David Cross’ directorial debut, “Hits,” is coming to a theater maybe near you, and that’s odd. It’s an independent film, and independent films these days rarely get much of a theatrical release, if they get any at all. VOD is the new thing, and for small films sometimes the only thing. But the “Arrested Development” and “Mr. Show” star didn’t want that, so he started a Kickstarter campaign to have people bring it to their towns or cities, then have them pay whatever they’d like. (Of course, it will also be on VOD, as well as in theaters in New York and Los Angeles.) When audiences see it, they’ll see a dark comedy about Dave, a hotheaded Upstate New Yorker (Matt Walsh) who becomes an unlikely Internet celebrity after being exploited by Brooklyn hipsters and his own wannabe-singer daughter (Meredith Hanger).
The film is pretty savage about Brooklyn hipsters.
Before I lived [in NYC], I was in L.A., and I spent all my time in Silver Lake. That’s kind of the equivalent of Williamsburg. And then when I was in London I was in Shoreditch, which is also a hipster center. So I can’t escape these people.
Do you think Brooklyn is too doomed to be saved from their gentrification?
Doomed might be a bit hyperbolic. But it’s not going away. You look at DUMBO, they’re building a big playground for rich white people. But I don’t see it overall as a bad thing. It’s just the individual components can be irritating. There’s this idea that they walk around thinking they’re unique, but they choose to live amongst themselves, so they’re not unique at all.
The film is outraged by three groups: There’s the hipsters, millennials and the old Red State hotheads.
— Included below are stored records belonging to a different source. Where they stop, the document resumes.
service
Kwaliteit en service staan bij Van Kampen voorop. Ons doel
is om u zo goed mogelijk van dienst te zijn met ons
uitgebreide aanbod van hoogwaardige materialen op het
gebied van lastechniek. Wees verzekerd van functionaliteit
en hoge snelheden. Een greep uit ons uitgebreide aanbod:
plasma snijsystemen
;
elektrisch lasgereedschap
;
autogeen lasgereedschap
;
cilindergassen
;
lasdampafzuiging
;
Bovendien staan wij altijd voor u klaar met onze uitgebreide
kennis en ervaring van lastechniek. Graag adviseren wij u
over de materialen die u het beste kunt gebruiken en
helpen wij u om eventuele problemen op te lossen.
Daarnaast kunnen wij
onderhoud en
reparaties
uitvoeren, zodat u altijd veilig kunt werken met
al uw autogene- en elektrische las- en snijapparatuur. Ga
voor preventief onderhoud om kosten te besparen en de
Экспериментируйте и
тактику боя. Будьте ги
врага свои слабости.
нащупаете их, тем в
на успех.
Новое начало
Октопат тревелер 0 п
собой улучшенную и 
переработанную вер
Dave is an amalgamation of a bunch of different people. There’s a line the weed dealer [played by Michael Cera] says: “Just Google ‘crazy motherf—ers at a town meeting.’” That’s a real thing. I just Googled that and got a f—ing treasure trove of those people in some form of mental incapacity. A lot of what he says is taken directly from various YouTube clips of people ranting.
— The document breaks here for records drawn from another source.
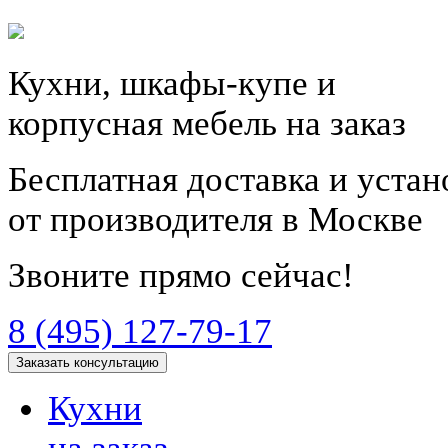
Кухни, шкафы-купе и
корпусная мебель на заказ
Бесплатная доставка и уста
от производителя в Москве
Звоните прямо сейчас!
8 (495) 127-79-17
Заказать консультацию
Кухни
At least the way Walsh plays Dave, there’s something sad and sympathetic about him. He’s misguided, not evil.
I sympathize with him. I just feel he’s a little off and he’s easily manipulated and he’s very susceptible. He watches Fox News and listens to Alex Jones on the radio. If you look on his desk there’s a lot of libertarian s—. There’s a “rape of the taxpayer” sticker, there’s Neal Boortz books, there’s even “The Turner Diaries” on another table. That’s where he gets his information from. He’s a step away from being a “chemtrails” guy. I grew up in Roswell, Georgia before I came to liberal-progressive cities. My family is still in Atlanta. I know that guy very well — very, very well. I have sympathy for his situation.
You are equally savage about the young.
But I’m also very aware of the things that were said about my generation. I grew up when the advent of video games started. That’s all people would talk about — how it’s ruining culture, about people sitting in front of the TV and how they’re escaping reality by playing video games. That’s a bunch of nonsense, obviously. I’m very aware that every generation belittles the generation after it. I think we can all agree that the Baby Boomers were the worst generation in the history of mankind. That said, the things that are bothersome [about millennials] are bothersome for a real, tangible reason. But again, it’s just human nature to look at the current generation and say, “Oh, these kids today.”
Do you think a lot of the think pieces excoriating millennials are at least a bit overblown?
I think we’ll find that they’re overblown. Now it feels fresh and it feels urgent and present, but 20 years from now when we’re reading back on these hyperventilating blog posts about millennials and how awful they are, they’re just going to seem comical. If you went back to 1982 and looked at columns about the evils of video games or punk rock, or the same way in the ’90s how hip-hop was going to ruin everything — they seem overblown and ridiculous. There will be a semblance of that with this generation.
One of the most notable things about “Hits” is the way it’s being released. How did that come about?
We got some offers after Sundance, and they were just the same offers that any indie film would get: Play L.A. and New York for a week, then maybe Chicago and maybe Seattle, maybe Boston. Then it goes straight to VOD and iTunes. That was not something I was happy with as a filmmaker. A lot of us worked very hard on it for little money, and the whole intent is so you can see it. And the ideal way to watch a movie is in the theater. Because the Kickstarter campaign was successful, we’re going to 50-some theaters. I’d say roughly 45 of them it would never play in, ever. Some towns I’ve never even heard of, and I travel pretty constantly. It’s playing in these smaller towns in a theater, and it’s pay-what-you-want, because the Kickstarter thing supplemented that. I don’t to charge $15 to $20, especially after someone contributed $50 to bring it to their town. It’s a way for people to see the movie.